A City of Vancouver report released earlier today indicates that a number of billboards may be ripped down if Council gets their way.
COPE Councillor David Cadman has been a long-time advocate to have all 300 of the by-law breaking billboards removed. During the last term of Council, he asked staff to 'take immediate action to ensure compliance with the City’s sign by-law by removing the offending billboards."
Here are some of the highlites of the City report to be debated next week:
- A total of 13 non-conforming billboards are actually on City property
- The removal of the 13 billboards on City property will cost the treasury about $200K per year in lost revenue. In addition, there will be a loss of $157K to the City's Property Endowment Fund. Staff predict an additional $50K in costs to cut lawn and remove garbage will also be added to the tax bill. In total, this will be a hit of over $400K per annum.
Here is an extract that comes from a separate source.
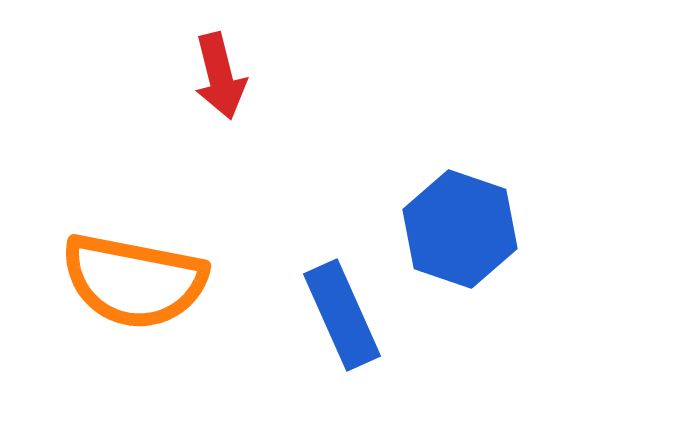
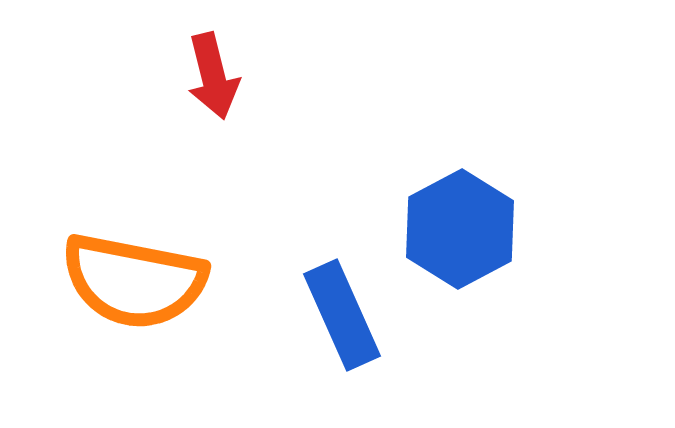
red arrow: moved 7 px left
blue hexagon: rotated 13 degrees clockwise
- The billboard industry has indicated the removal of these billboards throughout the City could have a real negative impact on jobs
- The process too remove all of the billboards will be very costly as each of them have to be handled separately with staff preparing lengthy reports
- It will take up to six years and countless hours of staff time to remove all the billboards
At this point, it's pretty clear that the report will get the support of both COPE Councillors David Cadman and Ellen Woodsworth, but it remains unclear if it will get support from the Vision and NPA councillors. If Council does support the removal, you can expect the folks over at Pattison Outdoor won't be too thrilled. Nor will the employees who will likely be given a pink slip.
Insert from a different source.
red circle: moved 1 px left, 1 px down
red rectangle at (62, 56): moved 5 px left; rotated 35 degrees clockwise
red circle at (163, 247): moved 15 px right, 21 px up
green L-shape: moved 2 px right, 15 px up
The removal process for each of the 300 billboards is going to be very cumbersome. Here is an excerpt from the City report;
The removal process mandated under the Vancouver Charter will require significant staff resources and Council time. The process outlined below would be required for each of the 313 non-conforming billboards.
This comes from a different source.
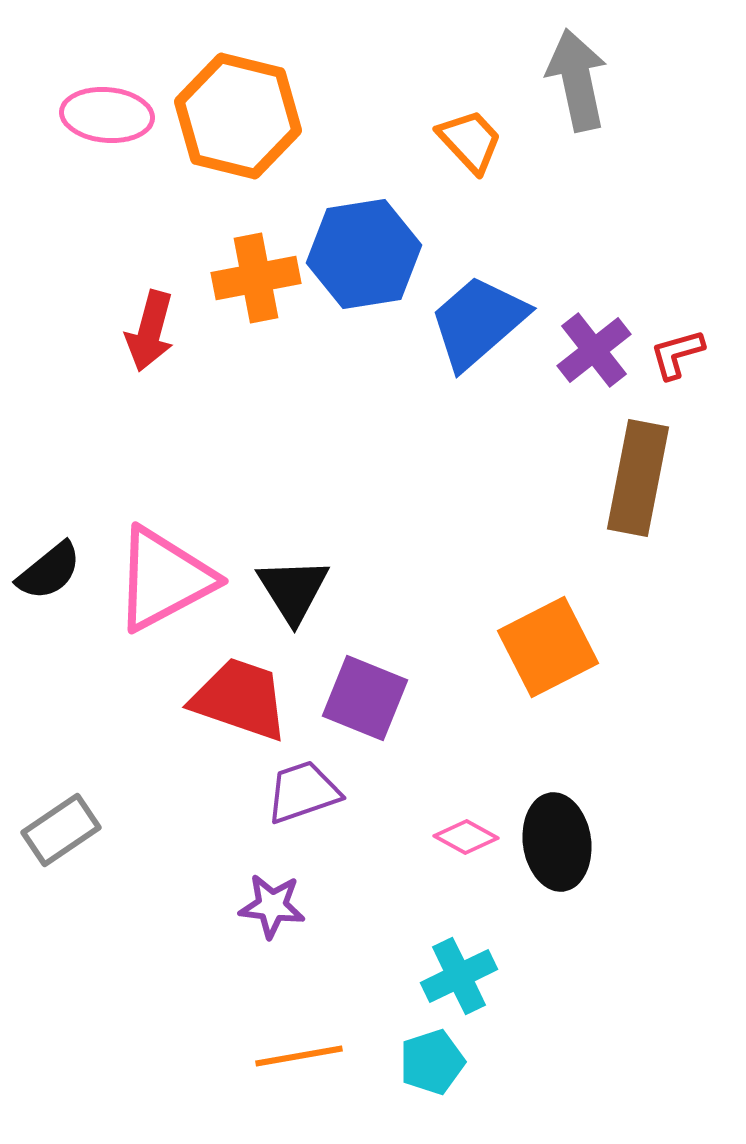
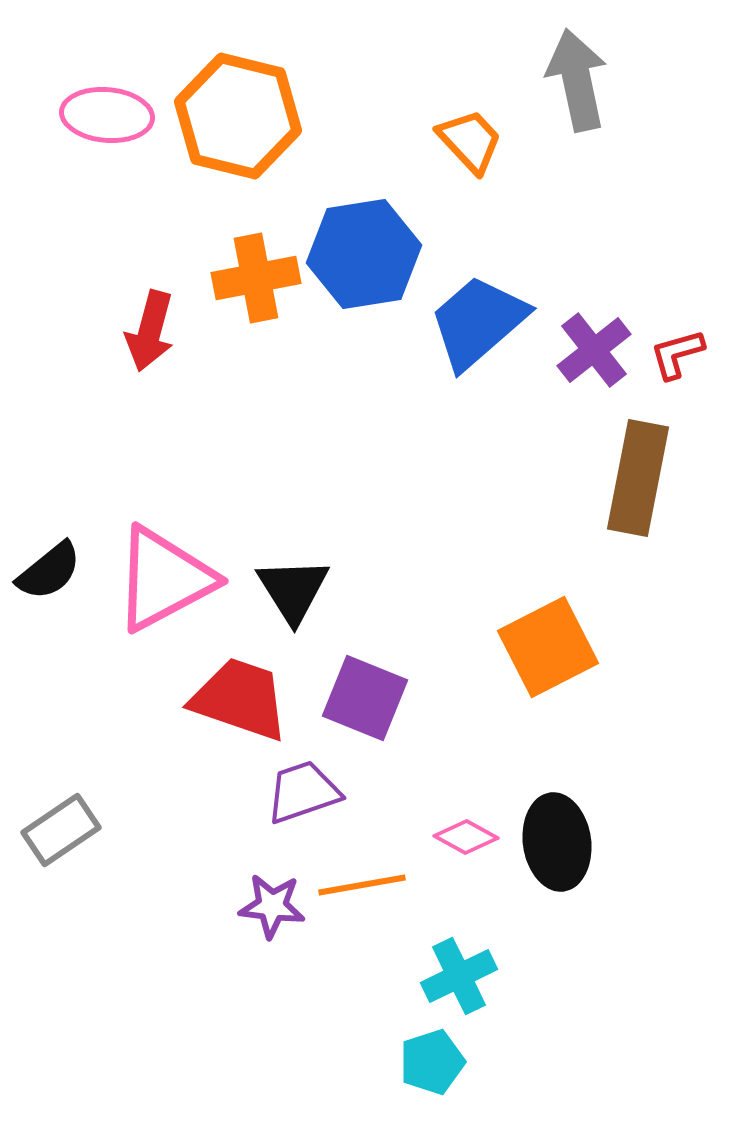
orange line: moved 63 px right, 171 px up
1) Staff prepare a report to Council along with a draft resolution for each non-conforming billboard.
2) At the Council meeting, the owner and other persons with legal interest in the matter must be given the opportunity to make representations to Council. Therefore, each affected property owner and other interested persons must be notified. While there are just two major sign companies with billboards in the city, the billboards are located on many privately-owned sites. It is anticipated that many owners will want to address Council about loss of revenue and hardship issues associated with the removal of the billboard.
3) After hearing from owners and other interested parties, Council will have to consider the circumstances of each case and decide whether or not to pass a resolution ordering the removal of the legally non-conforming billboard. Council’s decisions have to be made on a case by case basis, based on the individual merits of each case rather than a blanket policy.
4) The resolution must be passed by two-thirds of all members of Council (i.e., at least eight votes).
5) If Council passes a resolution ordering removal of a billboard, staff must then take the necessary steps to enforce Council’s order should the property owners refuse to comply with it. This may involve commencement of injunction proceedings or other litigation and will consume considerable Law Department resources.
The billboard industry reps have asked Council to consider other options than simply ripping down the existing billboards. The report states:
Staff met with representatives of the two sign companies who own most billboards in the City (Pattison, CBS Outdoor) in early 2008. Staff explained the Council direction regarding non-conforming billboards and described the removal process. Both representatives expressed concern about the loss of opportunity that would result, as well as loss of jobs. In addition, they suggested the following alternatives:
• Increased opportunities around transit lines, including a decreased distance
• Replacement of some billboards with digital billboards
• Increased opportunities for billboards in the entertainment district
• Opportunities for smaller billboards, building wraps
• Delay of removal requirement to a future time
The first efforts to remove these non-conforming billboards was started by the NPA in June 2000. The effort was silly then, and it's equally silly now. Those billboards have been there for years, and during the time I worked at the Mayor's office, I don't recall getting a single complaint about them. In other words, it's a non-issue.
What I do vividly recall is the City's legal department spending countless dollars to fight in court for the removal of a billboard atop the historic Lee Building on West Broadway and Main Street. It became the "poster child" for the City's efforts to rid itself of what the politicians considered as ugly and nuisance billboards.
The owner had been using the revenue generated from the billboard to restore the historic building back to its former glory. In the end, the City forced him to remove the billboard, and all that remains is an ugly stump (see above photo). Big victory that was. As for the historic building, there is no longer a revenue stream dedicated to maintaining it.
If Vancouver ever wants to be considered in the same league as other world-class cities like New York, London or Paris, it had better think long and hard about a crackdown on billboards. After all, what would the New York experience be without billboards and bright lights? Lucky for the Big Apple they don't have Cadman on Council.
You can expect many long nights of debate on this one. However, at the end of the day, I predict Vision won't take on Pattison Outdoor. Like previous Council's, they'll find a reason to keep studying this one for just a little while longer.